A set of SQL to handle data warehouse? Flink has a new try

Time:2020-10-6

Data warehouse is a kind of basic service which must be provided after the company’s data develops to a certain scale, and it is also the basic link of “data intelligence” construction. Rapid access to data feedback is not only conducive to improving the product and user experience, but also conducive to the company’s scientific decision-making, so the real-time access to data is particularly important.

At present, most of the enterprise’s data warehouse construction is offline and real-time. The real-time data warehouse with low delay is required for business, and offline data warehouse is used for complex business. The architecture is very complex and requires the use of a lot of systems and computing frameworks, which requires enterprises to reserve talents in many aspects, resulting in high cost of talents, and it is difficult to find out problems. End users also need to be familiar with a variety of grammars. This paper analyzes the current data warehouse architecture, explores whether offline and real-time data warehouse can be considered together, and whether Flink’s unified architecture can solve most problems.

At the end of the article, you can download e-books.

Data warehouse architecture

A set of SQL to handle data warehouse? Flink has a new try

Data warehouse can be divided into three layers: ODS (original data layer), DW (data warehouse layer) and ads (application data layer).

1. ODS (operation data store) layer

The original data transferred from log or business DB can be synchronized to the data warehouse by CDC (change data capture) tool in the traditional offline data warehouse. Using a set of unified Kafka to undertake this role can make the data more real-time into the data warehouse, also can unify the real-time and offline in this layer.

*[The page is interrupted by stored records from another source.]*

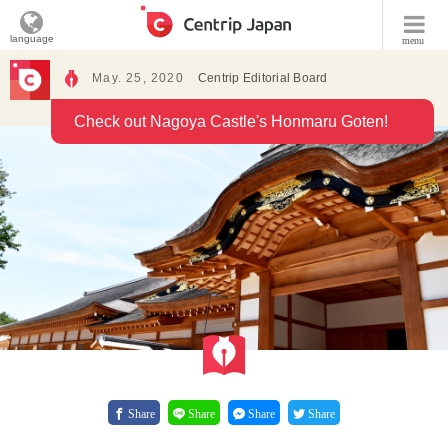
language
menu
May. 25, 2020
Centrip Editorial Board
Check out Nagoya Castle's Honmaru Goten!
Share
Share
Share
Share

2. DW (data warehouse) layer

DW layer is generally divided into DWD layer and DWS layer

  • DWD (data warehouse detail) layer: detailed data layer. The data in this layer should be cleaned, clean and accurate. It contains the same information as ODS layer, but it follows the standard schema definition of data warehouse and database.
  • DWS (data warehouse service) layer: the summary data layer. This layer may be slightly aggregated, which may be the structural data of star or snowflake model. This layer has done some business layer calculations. Users can calculate the data required for data service based on this layer.

3. Ads (application data store) layer

Different from DWS, this layer of data services directly for users does not need to be calculated again, and it is the final data needed.

It is mainly divided into two links:

  1. Business dB and log > Kafka > real time data warehouse (Kafka + dim dimension table) > Bi DB > Data Service
  2. Business dB and log > Kafka > hive metacore + HDFS > Bi DB > Data Service

The mainstream data warehouse architecture is still lambda architecture. Although lambda architecture is complex, it can cover the scenarios needed by the business, and it is the most flexible way for business.

Lambda architecture is divided into two links:

  • Traditional offline data has the advantages of stability, complexity and flexibility. Running batch computing ensures T + 1 report generation and flexible ad hoc query.
  • Real time data warehouse provides data service with low delay. The traditional offline data warehouse often has the delay of T + 1, which makes the analysts unable to make some real-time decisions. However, the delay of the whole link of the real-time data warehouse is the lowest, even can reach the second level. This not only speeds up the analysis and decision-making, but also brings the possibility of more services, such as real-time monitoring and alarm. Flink’s strengths are real-time computing and streaming computing, and Kafka is the core of real-time data warehouse storage.

There are 1-9 edges in the icon above. Each edge represents the data conversion, which is the calculation of big data. In this paper, we will analyze these edges and explore the role Flink can play in it.

Flink one stack calculation

metadata

First of all, let’s talk about metadata management. Hive metacore is used to manage metadata in offline data warehouse, but Kafka alone does not have the ability to manage metadata. Here, two methods are recommended:

1. Confluent schema registry

After the schema registry service is set up, the schema information of the table can be obtained through the URL of the consistent. For tables with hundreds of fields, it can save a lot of work when writing Flink jobs. In the future, Flink is also combining its schema inference function with fluent schema registry. However, it still can not save the process of creating a table, and users need to fill in the corresponding URL of confluent.

2. Catalog

Currently, hivecatalog has been provided in Flink. Kafka’s tables can be directly integrated into hive metacore, and users can directly use these tables in SQL. For this purpose, we need some flexible methods such as [start-2] and [flick-2].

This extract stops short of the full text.